YOLOv7 on RTSP Stream

This project demonstrates the use of SiMa’s PePPi API to run real-time object detection on a live RTSP video stream using the YOLOv7 model. The application uses SiMa’s MLSoC hardware for accelerated inference and streams the annotated output via UDP.

Purpose

This pipeline is designed to:

  • Capture live video from an RTSP source.

  • Perform object detection using the YOLOv7 model.

  • Annotate frames with bounding boxes and labels.

  • Stream the results to a specified host via UDP.

This setup is ideal for edge inference applications requiring high-speed, low-latency visual processing.

Configuration Overview

The runtime configuration is managed through project.yaml. The following tables explain the input/output and model configuration.

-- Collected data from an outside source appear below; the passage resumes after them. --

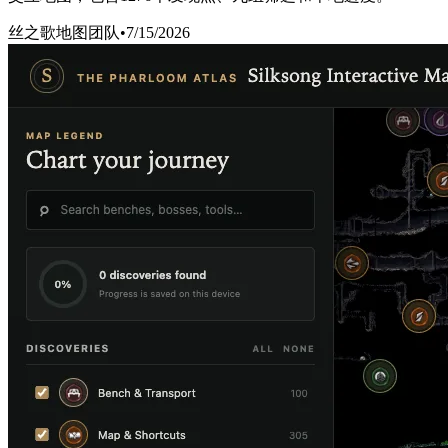
丝之歌地图团队
•
7/15/2026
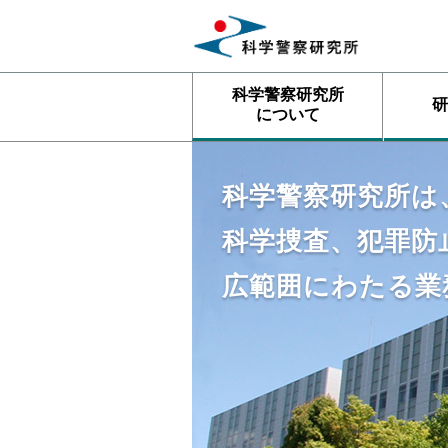
科学警察研究所
研
について
科学警察研究所は
科学捜査、犯罪防
広範囲にわたる業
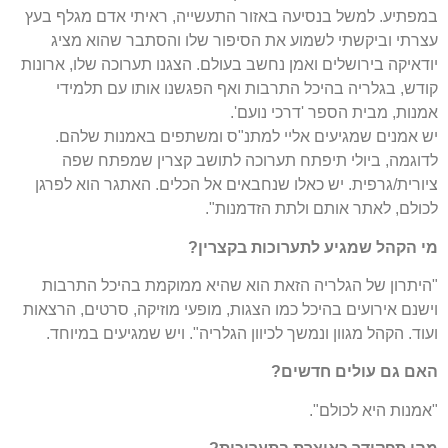
במפתיע. למשל בנסיעה באזור התעשייה, ראיתי אדם מגלף בעץ
עצרתי וביקשתי לשמוע את הסיפור שלו והסתבר שהוא מציג
יודאיקה בירושלים ואמן נחשב בעולם. הצגנו תערוכה שלו, ארונות
קודש, בגלריה בהיכל התרבות ואף הפגשנו אותו עם תלמידי
אמנות, מבית הספר 'דרכי נועם'.
יש אמנים שמגיעים אליי למתנ"ס ומשתפים באמנות שלהם.
לדוגמה, ביולי תיפתח תערוכה לתושב קצרין שמפתח שפה
ציורית/גרפית. יש כאלו שנחבאים אל הכלים. האתגר הוא לפרגן
לכולם, לאתר אותם ולתת הזדמנות".
מי הקהל שמגיע לתערוכות בקצרין?
"היתרון של הגלריה הזאת הוא שהיא ממוקמת בהיכל התרבות
וישנם אירועים בהיכל כמו הצגות, מופעי מוזיקה, סרטים, הרצאות
ועוד. הקהל מגוון ונמשך לכיוון הגלריה". ויש שמגיעים במיוחד.
האם גם עולים חדשים?
"אמנות היא לכולם".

Input/Output Configuration

Parameter

Description

Example

source.name

Type of input source

"rtspsrc"

source.value

RTSP video stream URL

"<RTSP_URL>"

udp_host

Destination host IP for UDP output

"<HOST_IP>"

port

UDP port number

"<PORT_NUM>"

pipeline

Pipeline name for inference

"yoloV7Pipeline"

Model Configuration (Models[0])

Parameter

Description

Value

name

Model identifier

"yolov7"

targz

Path to the YOLOv7 model archive

"<targz_path>"

label_file

Class label file path

"labels.txt"

normalize

Whether to apply normalization

true

channel_mean

Input channel mean values

[0.0, 0.0, 0.0]

channel_stddev

Input channel stddev values

[1.0, 1.0, 1.0]

padding_type

Input padding type

"CENTER"

aspect_ratio

Maintain original aspect ratio during preprocessing

true

topk

Max number of detections returned per frame

10

detection_threshold

Confidence threshold for detections

0.7

decode_type

Decode method used during postprocessing

"yolo"

Main Python Script

The Python script does the following:

  1. Loads project.yaml to read configuration.

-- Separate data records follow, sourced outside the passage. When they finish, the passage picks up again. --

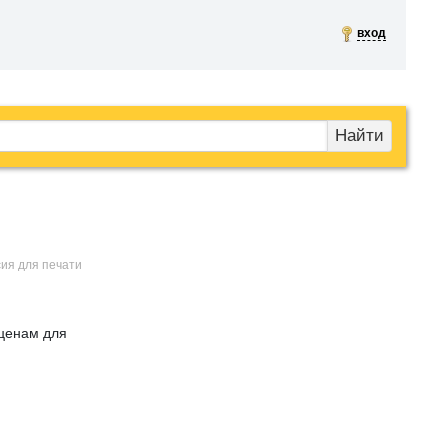
вход
Найти
сия для печати
ценам для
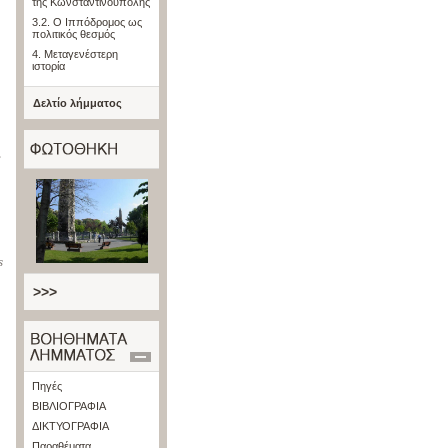
της Κωνσταντινούπολης
3.2. Ο Ιππόδρομος ως
πολιτικός θεσμός
4. Μεταγενέστερη
ιστορία
Δελτίο λήμματος
,
s
>>>
Πηγές
ΒΙΒΛΙΟΓΡΑΦΙΑ
ΔΙΚΤΥΟΓΡΑΦΙΑ
Παραθέματα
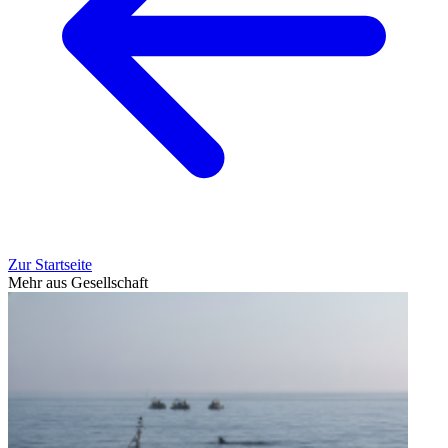
Zur Startseite
Mehr aus Gesellschaft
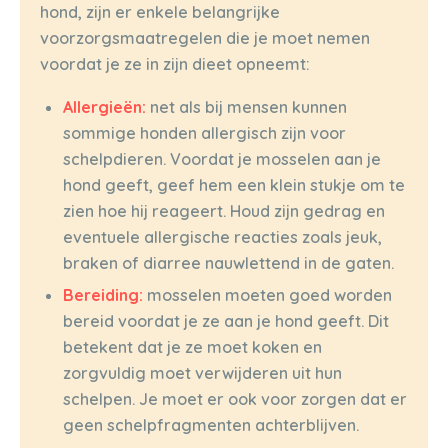
hond, zijn er enkele belangrijke
voorzorgsmaatregelen die je moet nemen
voordat je ze in zijn dieet opneemt:
Allergieën:
net als bij mensen kunnen
sommige honden allergisch zijn voor
schelpdieren. Voordat je mosselen aan je
hond geeft, geef hem een klein stukje om te
zien hoe hij reageert. Houd zijn gedrag en
eventuele allergische reacties zoals jeuk,
braken of diarree nauwlettend in de gaten.
Bereiding:
mosselen moeten goed worden
bereid voordat je ze aan je hond geeft. Dit
betekent dat je ze moet koken en
zorgvuldig moet verwijderen uit hun
schelpen. Je moet er ook voor zorgen dat er
geen schelpfragmenten achterblijven.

  2. Initializes a VideoReader for RTSP input and a VideoWriter for UDP output.

  3. Sets up a YOLOv7 inference session using MLSoCSession.

  4. In a loop:

    • Captures a video frame.

    • Runs inference.

    • Renders bounding boxes and class labels.

    • Sends the annotated frame to the UDP endpoint.

The application is packaged using mpk create and deployed to the target device using SiMa’s deployment tools.

Model Details

  • Download from here.

  • Model: YOLOv7

  • Normalize Input: Yes (mean: [0.0, 0.0, 0.0], stddev: [1.0, 1.0, 1.0])

  • Detection Threshold: 0.7

  • Output: Top 10 detections per frame

  • Bounding Box Rendering: SimaBoxRender